**TASK DIRECTIONS**
In the entries that follow, how many lines contain "facile"? Answer with the number only.

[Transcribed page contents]
++++++++++

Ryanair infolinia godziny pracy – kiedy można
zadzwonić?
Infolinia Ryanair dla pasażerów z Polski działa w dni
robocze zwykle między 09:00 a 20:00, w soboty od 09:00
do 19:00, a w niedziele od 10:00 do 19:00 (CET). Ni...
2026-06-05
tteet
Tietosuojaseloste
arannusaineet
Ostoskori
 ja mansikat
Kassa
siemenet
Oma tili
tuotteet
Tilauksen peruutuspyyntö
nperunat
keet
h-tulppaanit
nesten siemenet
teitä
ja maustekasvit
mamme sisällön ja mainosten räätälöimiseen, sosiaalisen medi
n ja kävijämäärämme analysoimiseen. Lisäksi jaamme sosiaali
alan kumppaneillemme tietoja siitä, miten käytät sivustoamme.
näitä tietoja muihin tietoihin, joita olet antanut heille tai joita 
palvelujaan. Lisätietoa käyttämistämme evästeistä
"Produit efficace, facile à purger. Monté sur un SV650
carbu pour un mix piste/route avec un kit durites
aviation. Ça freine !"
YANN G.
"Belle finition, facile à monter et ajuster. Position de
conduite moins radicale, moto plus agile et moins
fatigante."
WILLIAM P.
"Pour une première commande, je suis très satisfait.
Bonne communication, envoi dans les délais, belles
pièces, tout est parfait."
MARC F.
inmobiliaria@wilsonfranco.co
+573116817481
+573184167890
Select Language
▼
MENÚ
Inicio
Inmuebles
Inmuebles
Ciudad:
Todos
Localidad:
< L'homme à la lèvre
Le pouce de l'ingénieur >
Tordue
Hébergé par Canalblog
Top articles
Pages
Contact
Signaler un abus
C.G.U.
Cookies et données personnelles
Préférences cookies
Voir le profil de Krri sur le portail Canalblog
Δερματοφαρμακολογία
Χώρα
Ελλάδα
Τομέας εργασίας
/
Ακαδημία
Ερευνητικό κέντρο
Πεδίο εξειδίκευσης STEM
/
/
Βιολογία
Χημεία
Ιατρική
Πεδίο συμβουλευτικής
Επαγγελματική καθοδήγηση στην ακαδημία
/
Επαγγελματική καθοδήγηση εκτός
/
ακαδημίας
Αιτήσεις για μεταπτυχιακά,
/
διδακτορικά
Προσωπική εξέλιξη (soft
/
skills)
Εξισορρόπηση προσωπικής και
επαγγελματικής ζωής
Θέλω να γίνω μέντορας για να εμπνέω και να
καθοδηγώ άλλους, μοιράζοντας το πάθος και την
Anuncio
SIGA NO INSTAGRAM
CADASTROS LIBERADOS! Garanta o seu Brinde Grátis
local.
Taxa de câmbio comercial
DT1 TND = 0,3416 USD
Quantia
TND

++++++++++

**EXERCISE SOLUTION**
2